Red zone pressure is quite another thing in the cold, hostile environs of Baltimore, with not just a roster spot, but the AFC North on the line.
The Steelers trailed 10-6 with three minutes left in Sunday's game and faced third-and-goal from the Ravens' 9. If the Steelers' playbook consists of 200 pages, they went to Page 239 when Ben Roethlisberger threw a checkdown pass to Redman, who shed safety Dawan Landry halfway between the line of scrimmage and the goal line, then spun the rest of the way for the Steelers' only touchdown of the night and the first of his career.
The Ravens still had 2:51 and a timeout after Redman's touchdown. With the help of the second pass interference penalty against Bryant McFadden, both in the last five minutes, they reached the Steelers' 31. On fourth-and-2, the Ravens used their last timeout with 37 seconds left and went for the first down instead of attempting a game-tying field goal. Joe Flacco threw the lamest excuse for a pass, which fell well short of tight end Ed Dickson, and the Steelers (9-3) could turn their thoughts from a messy fight for a wild-card berth to a possible first-round bye in the playoffs.
For 56 minutes Sunday night, the Steelers did not look capable of winning this game. The best thing to happen to them was Roethlisberger's broken nose, which hopefully will make him more self-conscious and keep him out of bars.
Roethlisberger already was playing with a cement shoe on his broken right foot. His broken schnoz bloodied up his jersey, but he stayed in the game. Other Steelers weren't so fortunate.
Heath Miller suffered a concussion after a hit by Chris Carr that should have drawn a penalty (perhaps Carr wasn't penalized because the Ravens' leotard-like black pants made them look like guys who would try to fit a yellow handkerchief into their ensemble rather than guys capable of hurting anybody). The Steelers already were without Matt Spaeth, which is one of the reasons tight end David Johnson made three of his six career receptions in this game.

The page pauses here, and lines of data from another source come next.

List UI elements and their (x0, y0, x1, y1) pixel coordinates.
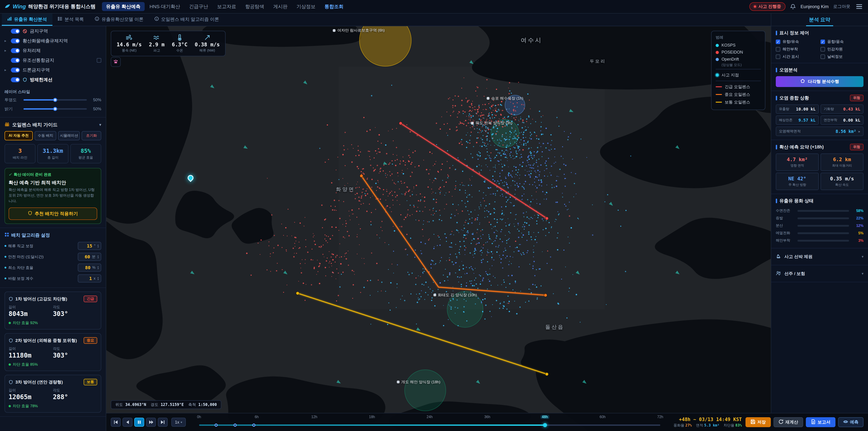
skip-end-button[interactable] (158, 418, 168, 427)
slider-knob[interactable] (53, 107, 57, 111)
pause-button[interactable] (134, 418, 144, 427)
nav-item-4[interactable]: 항공탐색 (241, 2, 268, 11)
logout-button[interactable]: 로그아웃 (833, 4, 850, 9)
timeline-track[interactable]: 0h6h12h18h24h36h48h60h72h (189, 413, 670, 431)
stepper-arrows[interactable]: ▴▾ (97, 266, 98, 270)
timeline-tick[interactable]: 36h (483, 415, 492, 419)
tab-2[interactable]: 유출유확산모델 이론 (89, 13, 149, 26)
nav-item-5[interactable]: 게시판 (269, 2, 291, 11)
layer-extra-icon[interactable] (97, 58, 101, 63)
fence-deploy-marker[interactable] (234, 424, 237, 427)
timeline-stat: 차단율 83% (723, 423, 742, 428)
expand-chevron-icon[interactable]: ▸ (4, 39, 8, 43)
setting-input[interactable]: 60분▴▾ (78, 253, 101, 261)
stepper-arrows[interactable]: ▴▾ (97, 276, 98, 280)
report-button[interactable]: 보고서 (806, 417, 835, 427)
stepper-arrows[interactable]: ▴▾ (97, 255, 98, 259)
collapsed-section[interactable]: 사고 선박 제원▾ (771, 248, 868, 265)
checkbox-box[interactable] (820, 47, 825, 52)
defense-line-card[interactable]: 3차 방어선 (연안 경량형)보통길이12065m각도288°차단 효율 78% (4, 375, 101, 413)
slider-track[interactable] (24, 99, 87, 100)
collapse-chevron-icon[interactable]: ▾ (99, 122, 101, 127)
display-checkbox[interactable]: ✓풍향/풍속 (820, 39, 864, 44)
timeline-tick[interactable]: 12h (310, 415, 319, 419)
accident-pin[interactable] (188, 175, 193, 181)
recalculate-button[interactable]: 재계산 (774, 417, 803, 427)
timeline-tick[interactable]: 60h (598, 415, 607, 419)
defense-line-card[interactable]: 1차 방어선 (고강도 차단형)긴급길이8043m각도303°차단 효율 92% (4, 291, 101, 330)
timeline-tick[interactable]: 24h (425, 415, 434, 419)
layer-toggle[interactable] (11, 38, 20, 43)
checkbox-box[interactable] (776, 47, 780, 52)
slider-knob[interactable] (53, 98, 57, 102)
display-checkbox[interactable]: 날씨정보 (820, 54, 864, 59)
tab-3[interactable]: 오일펜스 배치 알고리즘 이론 (149, 13, 225, 26)
mode-button[interactable]: AI 자동 추천 (4, 131, 33, 140)
user-name[interactable]: Eunjeong Kim (800, 4, 829, 9)
timeline-track-line[interactable] (199, 425, 660, 426)
timeline-tick[interactable]: 18h (368, 415, 376, 419)
menu-icon[interactable] (855, 3, 864, 10)
nav-item-3[interactable]: 보고자료 (213, 2, 240, 11)
tab-1[interactable]: 분석 목록 (53, 13, 90, 26)
slider-track[interactable] (24, 108, 87, 110)
display-checkbox[interactable]: 민감자원 (820, 47, 864, 52)
nav-item-1[interactable]: HNS·대기확산 (146, 2, 184, 11)
forecast-button[interactable]: 예측 (838, 417, 864, 427)
layer-toggle[interactable] (11, 48, 20, 53)
nav-item-2[interactable]: 긴급구난 (185, 2, 212, 11)
collapsed-section[interactable]: 선주 / 보험▾ (771, 265, 868, 282)
mode-button[interactable]: 시뮬레이션 (58, 131, 80, 140)
checkbox-box[interactable] (776, 55, 780, 59)
timeline-tick[interactable]: 72h (656, 415, 665, 419)
pollution-area-row[interactable]: 오염해역면적8.56 km²▸ (776, 127, 864, 136)
map-tool-button[interactable] (111, 57, 121, 67)
layer-toggle[interactable] (11, 29, 20, 34)
timeline-tick[interactable]: 0h (196, 415, 203, 419)
placement-stats: 3배치 라인31.3km총 길이85%평균 효율 (0, 140, 106, 165)
display-checkbox[interactable]: 시간 표시 (776, 54, 819, 59)
left-sidebar[interactable]: 금지구역▸황산화물배출규제지역▸유처리제유조선통항금지▸드론금지구역방제한계선 … (0, 26, 106, 431)
timeline-tick[interactable]: 48h (540, 415, 550, 419)
expand-chevron-icon[interactable]: ▸ (4, 68, 8, 72)
analysis-summary-body[interactable]: 표시 정보 제어✓유향/유속✓풍향/풍속해안부착민감자원시간 표시날씨정보오염분… (771, 26, 868, 431)
layer-toggle[interactable] (11, 68, 20, 72)
tab-0[interactable]: 유출유 확산분석 (2, 13, 53, 26)
checkbox-box[interactable]: ✓ (776, 39, 780, 44)
timeline-current-handle[interactable] (543, 423, 547, 427)
incident-status-badge[interactable]: 사고 진행중 (749, 2, 785, 11)
save-button[interactable]: 저장 (745, 417, 771, 427)
layer-toggle[interactable] (11, 58, 20, 63)
mode-button[interactable]: 수동 배치 (35, 131, 56, 140)
checkbox-box[interactable] (820, 55, 825, 59)
nav-item-0[interactable]: 유출유 확산예측 (102, 2, 145, 11)
skip-start-button[interactable] (111, 418, 121, 427)
weathering-bar-row: 증발22% (776, 214, 864, 222)
tab-analysis-summary[interactable]: 분석 요약 (771, 13, 868, 26)
defense-line-card[interactable]: 2차 방어선 (외해용 중형 포위형)중요길이11180m각도303°차단 효율… (4, 333, 101, 371)
map-area[interactable]: 여수시화양면돌산읍두모리여자만 람사르보호구역 (6h)송포 해수욕장 (1h)… (106, 26, 771, 431)
apply-recommendation-button[interactable]: 추천 배치안 적용하기 (8, 208, 97, 220)
map-canvas[interactable] (106, 26, 771, 431)
timeline-tick[interactable]: 6h (253, 415, 260, 419)
polygon-analysis-button[interactable]: 다각형 분석수행 (776, 76, 864, 87)
nav-item-6[interactable]: 기상정보 (292, 2, 320, 11)
fast-forward-button[interactable] (146, 418, 156, 427)
setting-input[interactable]: 1x▴▾ (78, 274, 101, 282)
expand-chevron-icon[interactable]: ▸ (4, 49, 8, 53)
display-checkbox[interactable]: 해안부착 (776, 47, 819, 52)
setting-input[interactable]: 80%▴▾ (78, 264, 101, 272)
fence-deploy-marker[interactable] (215, 424, 218, 427)
fence-deploy-marker[interactable] (252, 424, 255, 427)
mode-button[interactable]: 초기화 (82, 131, 101, 140)
layer-toggle[interactable] (11, 77, 20, 82)
checkbox-box[interactable]: ✓ (820, 39, 825, 44)
stepper-arrows[interactable]: ▴▾ (97, 244, 98, 248)
setting-input[interactable]: 15°▴▾ (78, 242, 101, 250)
pollution-analysis-header: 오염분석 (776, 67, 864, 73)
nav-item-7[interactable]: 통합조회 (320, 2, 348, 11)
notifications-bell-icon[interactable] (790, 4, 796, 9)
display-checkbox[interactable]: ✓유향/유속 (776, 39, 819, 44)
step-back-button[interactable] (123, 418, 132, 427)
speed-select[interactable]: 1x▾ (171, 418, 186, 427)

Flozell Adams, one of the Steelers' few offensive linemen not drawing unwanted attention for crappy play this season, was knocked out with a high ankle sprain. And punter Daniel Sepulveda was lost for the season with a torn ACL in his non-kicking leg.
So kicker Shaun Suisham not only kept the Steelers in the game with his two field goals, but also handled the punting duties. Suisham's done it all for the Steelers, except make a field goal at Heinz Field.

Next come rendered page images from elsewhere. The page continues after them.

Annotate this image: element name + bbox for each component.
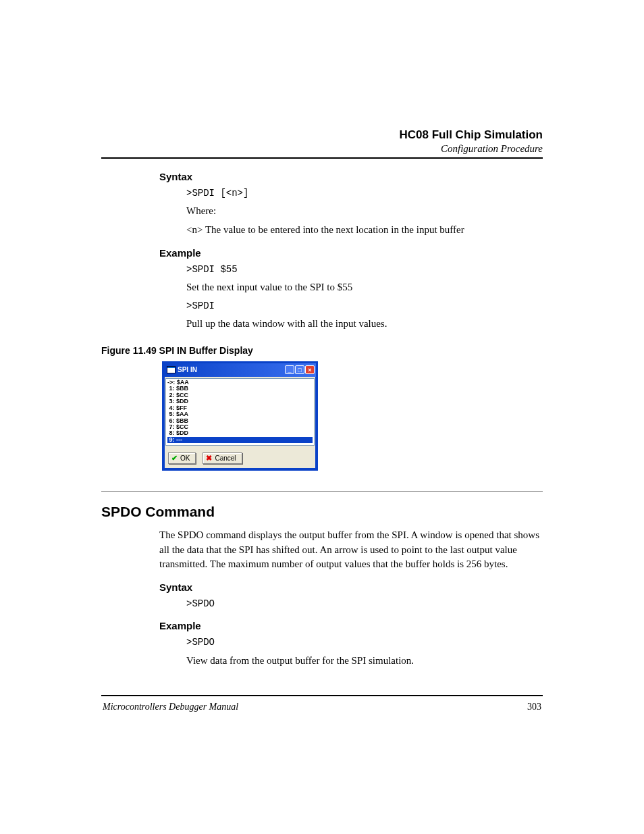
syntax-heading: Syntax — [159, 171, 543, 182]
spdi-example-cmd2: >SPDI — [186, 299, 543, 313]
spdi-example-desc2: Pull up the data window with all the inp… — [186, 317, 543, 332]
spdo-example-desc: View data from the output buffer for the… — [186, 654, 543, 669]
example-heading: Example — [159, 247, 543, 259]
where-desc: <n> The value to be entered into the nex… — [186, 223, 543, 238]
x-icon: ✖ — [206, 454, 212, 463]
where-label: Where: — [186, 204, 543, 219]
app-icon — [167, 366, 176, 373]
list-item[interactable]: 6: $BB — [167, 418, 313, 424]
dialog-titlebar[interactable]: SPI IN _ □ × — [164, 363, 316, 377]
spdo-heading: SPDO Command — [101, 504, 543, 520]
ok-button-label: OK — [180, 454, 190, 462]
header-title: HC08 Full Chip Simulation — [101, 128, 543, 142]
page-number: 303 — [527, 702, 541, 712]
page-header: HC08 Full Chip Simulation Configuration … — [101, 128, 543, 155]
list-item[interactable]: 3: $DD — [167, 398, 313, 405]
page-footer: Microcontrollers Debugger Manual 303 — [101, 702, 543, 712]
footer-rule — [101, 695, 543, 696]
footer-left: Microcontrollers Debugger Manual — [103, 702, 238, 712]
list-item[interactable]: ->: $AA — [167, 380, 313, 386]
spdo-example-heading: Example — [159, 620, 543, 631]
spdo-syntax-cmd: >SPDO — [186, 597, 543, 610]
list-item[interactable]: 7: $CC — [167, 424, 313, 430]
close-button[interactable]: × — [305, 365, 315, 374]
list-item[interactable]: 5: $AA — [167, 411, 313, 417]
list-item[interactable]: 2: $CC — [167, 392, 313, 398]
figure-caption: Figure 11.49 SPI IN Buffer Display — [101, 345, 543, 356]
header-rule — [101, 157, 543, 159]
spdi-syntax-cmd: >SPDI [<n>] — [186, 186, 543, 200]
list-item[interactable]: 8: $DD — [167, 430, 313, 436]
spdo-example-cmd: >SPDO — [186, 635, 543, 649]
ok-button[interactable]: ✔ OK — [168, 452, 196, 464]
spdi-example-desc1: Set the next input value to the SPI to $… — [186, 280, 543, 295]
maximize-button[interactable]: □ — [295, 365, 304, 374]
list-item[interactable]: 4: $FF — [167, 405, 313, 411]
cancel-button[interactable]: ✖ Cancel — [203, 452, 242, 464]
spdo-body: The SPDO command displays the output buf… — [159, 528, 543, 572]
spdo-syntax-heading: Syntax — [159, 581, 543, 593]
dialog-title: SPI IN — [178, 366, 197, 373]
spi-in-dialog: SPI IN _ □ × ->: $AA 1: $BB 2: $CC 3: $D… — [162, 361, 318, 471]
spdi-example-cmd1: >SPDI $55 — [186, 263, 543, 276]
header-subtitle: Configuration Procedure — [101, 143, 543, 155]
check-icon: ✔ — [171, 454, 178, 463]
buffer-list[interactable]: ->: $AA 1: $BB 2: $CC 3: $DD 4: $FF 5: $… — [165, 378, 315, 446]
cancel-button-label: Cancel — [215, 454, 236, 462]
section-divider — [101, 491, 543, 492]
list-item-selected[interactable]: 9: --- — [167, 437, 313, 443]
minimize-button[interactable]: _ — [285, 365, 294, 374]
window-controls: _ □ × — [285, 365, 315, 374]
list-item[interactable]: 1: $BB — [167, 386, 313, 392]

One of Suisham's field goals, a 19-yarder that pulled the Steelers to within 10-6 early in the fourth quarter, came at the end of a 16-play, 79-yard drive that was kept alive when Roethlisberger drew the Ravens offsides on a fourth-and-1.
It took that kind of chicanery to give the Steelers even a chance to win this game.
But with less than four minutes to go, it looked like the Steelers had emptied their bag of tricks. The Ravens (8-4) had a second-and-5 at their 43 and needed just a couple more first downs to put the game away and pretty much lock up the AFC North. The Steelers looked good enough to win the fight for a wild-card berth, but they didn't look quite good enough to beat the Ravens.
That's when Troy Polamalu struck. Like a rock band that waits until the end of the concert to play its signature song, the Steelers finally got the game-changing turnover that they could not win this game without.
Polamalu came into the backfield unblocked and made a guillotine-like motion with his arm, chopping the ball from Ravens quarterback Joe Flacco's hands. LaMarr Woodley scooped up the ball and took it to the Ravens' 9.
Those nine yards still seemed like a daunting wall for the Steelers, considering earlier in the game, they couldn't get into the end zone on a first-and-goal from the Ravens' 2. It looked like that wall would get a lot thicker when Terrell Suggs nearly sacked Roethlisberger, but instead tried to strip the ball from him. Roethlisberger, who seemed a lot more mobile in the second half, outmuscled the 260-pound linebacker to keep the ball, then threw it away to keep the Steelers nine yards from the end zone.
Another incomplete pass left the Steelers with two more chances to get that needed touchdown. Just when it looked like the Steelers' best chance would be Roethlisberger plodding into the end zone with a foot that looked like it was in a bucket, Redman finally showed he's more than a training-camp wonder.